What is expected:
Check each line of the data below for the string "матки", then report how many lines have it and nothing else.

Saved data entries
▼
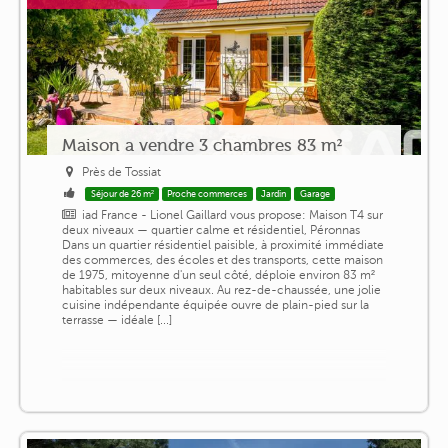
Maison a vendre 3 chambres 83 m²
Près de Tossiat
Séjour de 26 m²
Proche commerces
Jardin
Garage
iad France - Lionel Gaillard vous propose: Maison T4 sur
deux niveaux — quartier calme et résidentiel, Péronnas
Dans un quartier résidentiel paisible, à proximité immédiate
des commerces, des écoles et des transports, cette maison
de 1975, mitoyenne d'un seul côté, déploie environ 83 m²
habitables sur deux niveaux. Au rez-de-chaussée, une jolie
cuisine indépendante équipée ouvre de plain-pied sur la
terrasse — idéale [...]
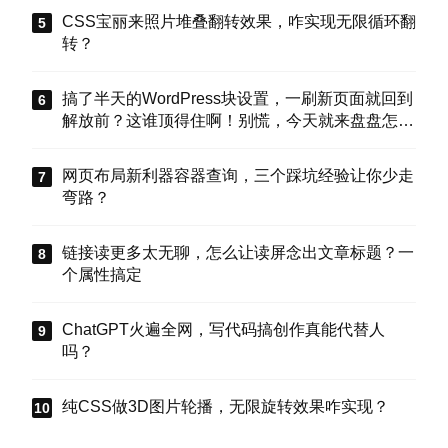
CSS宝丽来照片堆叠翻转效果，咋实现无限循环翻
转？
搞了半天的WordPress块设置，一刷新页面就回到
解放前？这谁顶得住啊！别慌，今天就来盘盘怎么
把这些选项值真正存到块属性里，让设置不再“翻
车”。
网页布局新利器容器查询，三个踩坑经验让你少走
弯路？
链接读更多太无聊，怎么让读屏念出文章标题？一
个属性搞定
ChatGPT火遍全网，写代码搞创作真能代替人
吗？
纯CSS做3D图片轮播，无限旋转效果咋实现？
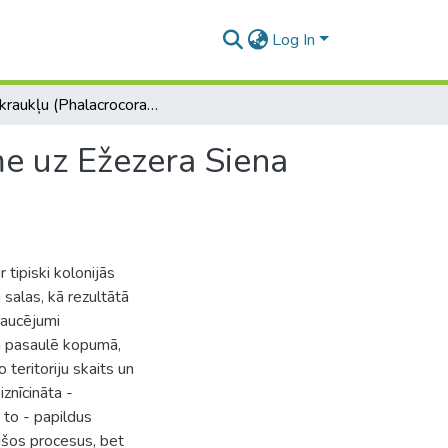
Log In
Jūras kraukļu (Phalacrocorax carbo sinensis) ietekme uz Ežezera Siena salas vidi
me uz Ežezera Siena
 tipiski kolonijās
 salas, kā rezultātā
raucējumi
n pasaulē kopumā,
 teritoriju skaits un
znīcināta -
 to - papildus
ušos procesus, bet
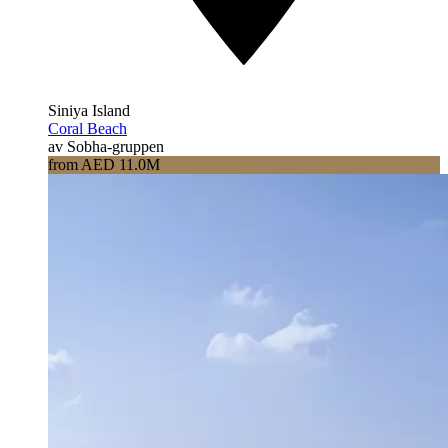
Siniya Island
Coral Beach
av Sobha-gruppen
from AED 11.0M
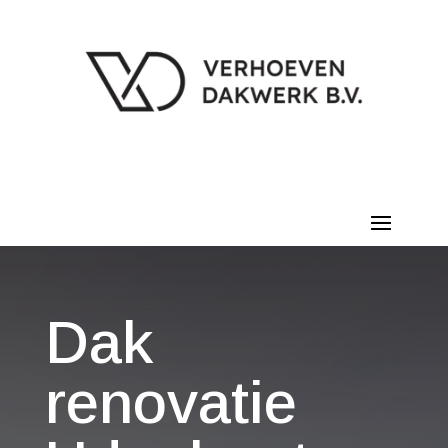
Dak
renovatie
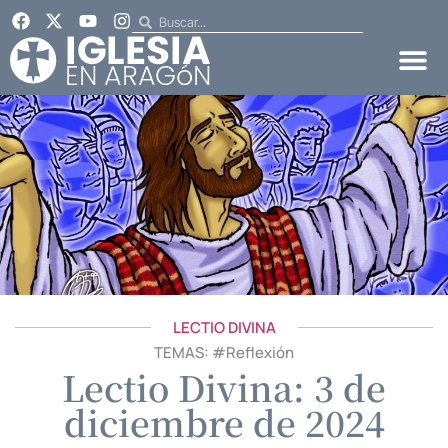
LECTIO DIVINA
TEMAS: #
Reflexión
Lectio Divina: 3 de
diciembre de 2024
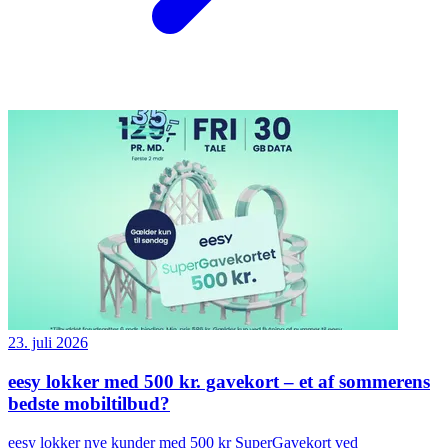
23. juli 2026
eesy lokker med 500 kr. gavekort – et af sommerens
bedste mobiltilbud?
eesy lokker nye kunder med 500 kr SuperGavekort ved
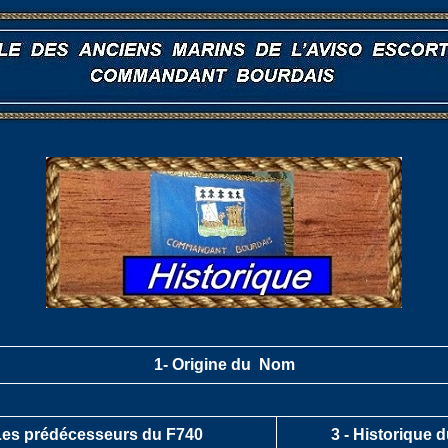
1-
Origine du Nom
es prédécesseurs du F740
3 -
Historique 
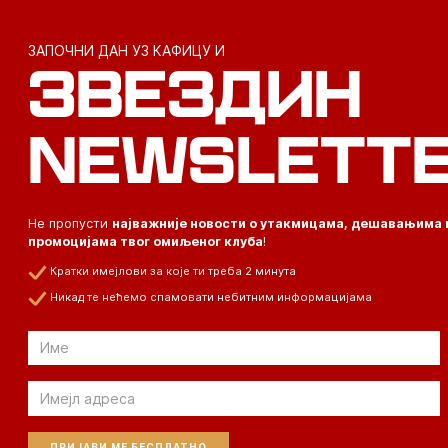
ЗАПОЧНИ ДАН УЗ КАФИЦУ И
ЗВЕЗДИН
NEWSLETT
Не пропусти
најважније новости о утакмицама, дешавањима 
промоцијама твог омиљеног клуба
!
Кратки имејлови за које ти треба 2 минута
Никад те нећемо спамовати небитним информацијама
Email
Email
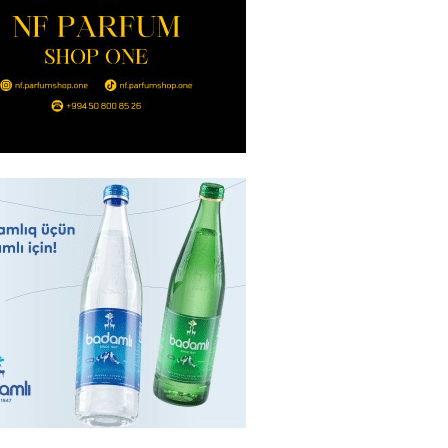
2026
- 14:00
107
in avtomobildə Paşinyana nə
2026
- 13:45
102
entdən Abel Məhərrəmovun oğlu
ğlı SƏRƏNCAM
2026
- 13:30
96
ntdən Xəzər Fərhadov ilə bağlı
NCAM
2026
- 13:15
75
▲
▼
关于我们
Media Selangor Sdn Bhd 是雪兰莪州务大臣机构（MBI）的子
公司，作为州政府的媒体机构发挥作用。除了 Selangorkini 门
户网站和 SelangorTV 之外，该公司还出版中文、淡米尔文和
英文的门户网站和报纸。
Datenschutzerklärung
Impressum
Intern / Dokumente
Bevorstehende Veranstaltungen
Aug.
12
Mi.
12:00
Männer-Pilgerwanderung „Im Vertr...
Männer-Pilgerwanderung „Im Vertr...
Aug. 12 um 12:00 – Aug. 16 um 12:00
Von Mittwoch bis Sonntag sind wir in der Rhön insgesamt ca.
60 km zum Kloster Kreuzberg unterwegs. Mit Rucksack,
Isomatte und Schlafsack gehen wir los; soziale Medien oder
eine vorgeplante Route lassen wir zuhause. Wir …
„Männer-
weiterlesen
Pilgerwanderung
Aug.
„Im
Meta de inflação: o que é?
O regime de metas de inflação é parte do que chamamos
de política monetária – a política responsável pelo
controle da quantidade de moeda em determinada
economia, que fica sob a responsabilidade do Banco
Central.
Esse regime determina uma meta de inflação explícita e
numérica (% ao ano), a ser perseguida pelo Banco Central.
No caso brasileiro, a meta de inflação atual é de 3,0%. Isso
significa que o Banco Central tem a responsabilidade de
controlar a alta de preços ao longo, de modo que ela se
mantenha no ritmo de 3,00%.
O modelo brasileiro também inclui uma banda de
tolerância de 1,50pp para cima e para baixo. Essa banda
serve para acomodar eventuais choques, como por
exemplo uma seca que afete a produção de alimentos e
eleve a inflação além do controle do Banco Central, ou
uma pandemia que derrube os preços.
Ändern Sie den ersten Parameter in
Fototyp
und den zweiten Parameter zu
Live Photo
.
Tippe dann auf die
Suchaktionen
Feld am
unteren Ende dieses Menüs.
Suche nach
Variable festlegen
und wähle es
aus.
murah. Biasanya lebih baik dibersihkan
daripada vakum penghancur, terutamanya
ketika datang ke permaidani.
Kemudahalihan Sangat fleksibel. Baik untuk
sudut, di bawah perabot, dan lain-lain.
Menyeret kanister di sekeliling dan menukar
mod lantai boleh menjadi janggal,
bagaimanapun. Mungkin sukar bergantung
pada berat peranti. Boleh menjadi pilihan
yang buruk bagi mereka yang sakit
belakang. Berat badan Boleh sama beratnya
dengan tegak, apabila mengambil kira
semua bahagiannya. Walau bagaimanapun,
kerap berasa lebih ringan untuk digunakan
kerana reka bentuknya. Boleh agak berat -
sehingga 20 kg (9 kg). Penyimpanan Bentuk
▲
▼
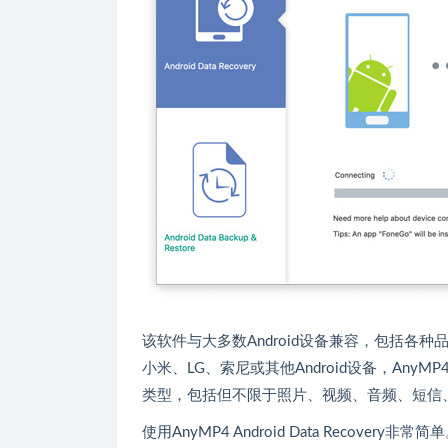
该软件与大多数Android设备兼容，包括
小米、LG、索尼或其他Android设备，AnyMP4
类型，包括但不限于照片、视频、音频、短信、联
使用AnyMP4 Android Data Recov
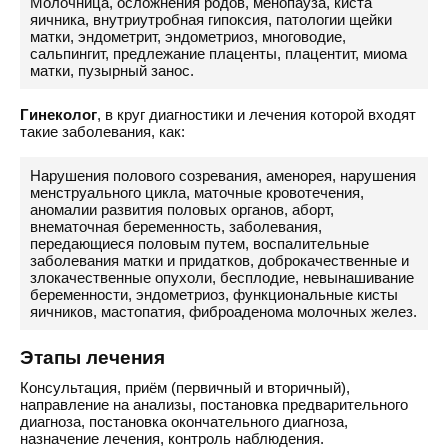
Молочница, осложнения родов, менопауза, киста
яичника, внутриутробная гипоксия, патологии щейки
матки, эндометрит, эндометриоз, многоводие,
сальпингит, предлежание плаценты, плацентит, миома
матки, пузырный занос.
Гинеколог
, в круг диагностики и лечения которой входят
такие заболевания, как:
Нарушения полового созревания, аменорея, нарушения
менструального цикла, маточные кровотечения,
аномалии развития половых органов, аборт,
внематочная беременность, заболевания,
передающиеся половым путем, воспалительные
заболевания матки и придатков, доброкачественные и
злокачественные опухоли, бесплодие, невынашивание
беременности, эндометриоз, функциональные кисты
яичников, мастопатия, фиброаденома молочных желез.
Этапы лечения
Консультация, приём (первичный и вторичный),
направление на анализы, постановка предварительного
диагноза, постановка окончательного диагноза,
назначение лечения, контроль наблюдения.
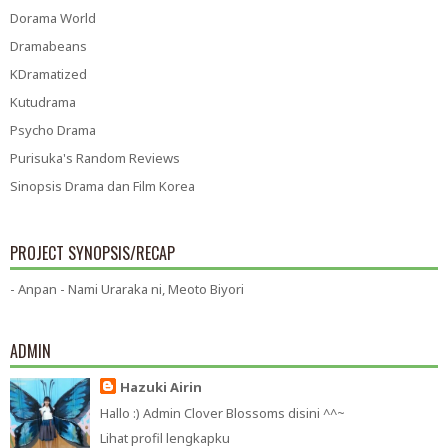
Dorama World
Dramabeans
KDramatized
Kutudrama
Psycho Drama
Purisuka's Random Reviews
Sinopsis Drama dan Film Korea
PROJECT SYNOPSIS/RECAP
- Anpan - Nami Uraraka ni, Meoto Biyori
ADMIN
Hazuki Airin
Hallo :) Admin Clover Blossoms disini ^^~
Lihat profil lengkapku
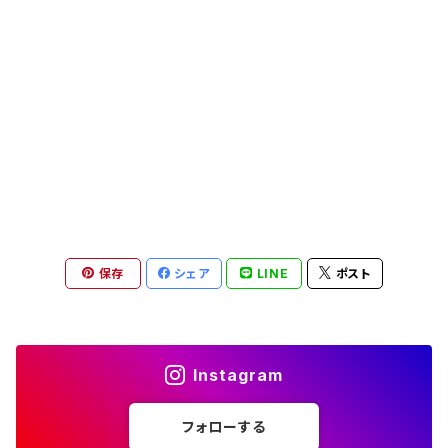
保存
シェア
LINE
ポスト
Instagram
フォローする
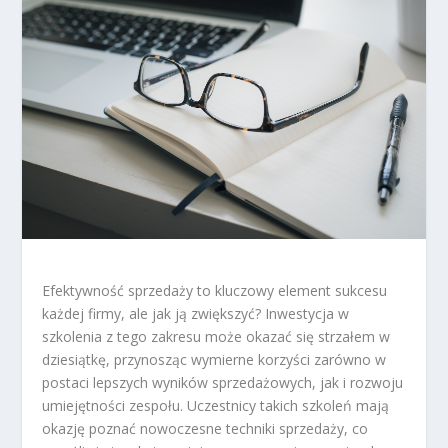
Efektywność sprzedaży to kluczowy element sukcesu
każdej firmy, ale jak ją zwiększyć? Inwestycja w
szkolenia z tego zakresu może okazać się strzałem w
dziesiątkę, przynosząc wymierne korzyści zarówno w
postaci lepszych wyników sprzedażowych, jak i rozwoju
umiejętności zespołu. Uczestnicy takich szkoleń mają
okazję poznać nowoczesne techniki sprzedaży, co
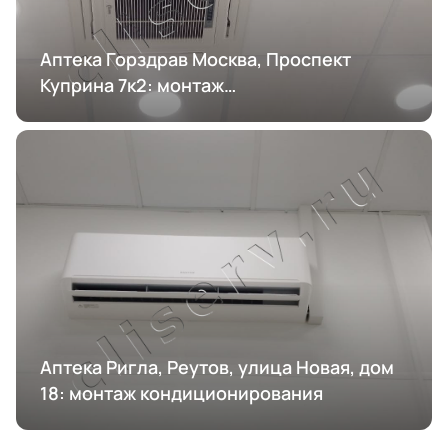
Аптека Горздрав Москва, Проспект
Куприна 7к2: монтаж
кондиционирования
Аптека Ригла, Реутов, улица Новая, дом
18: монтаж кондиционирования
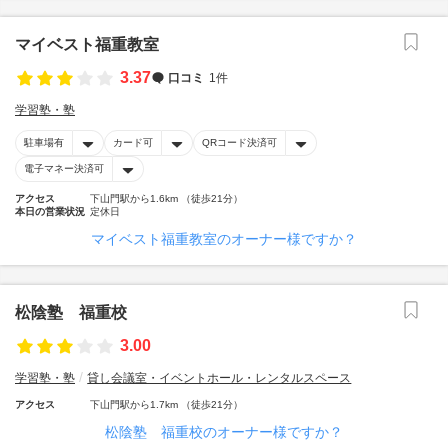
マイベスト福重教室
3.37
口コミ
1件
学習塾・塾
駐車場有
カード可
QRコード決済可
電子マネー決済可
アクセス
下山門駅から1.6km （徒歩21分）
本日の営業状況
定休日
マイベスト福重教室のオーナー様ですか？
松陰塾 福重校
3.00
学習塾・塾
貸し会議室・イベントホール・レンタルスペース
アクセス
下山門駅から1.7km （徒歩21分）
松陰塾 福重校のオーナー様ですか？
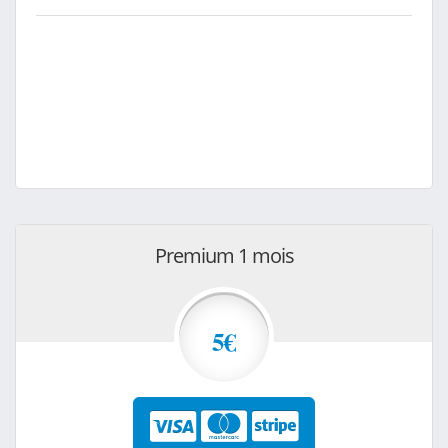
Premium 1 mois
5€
▲
Solution for this exercise:
3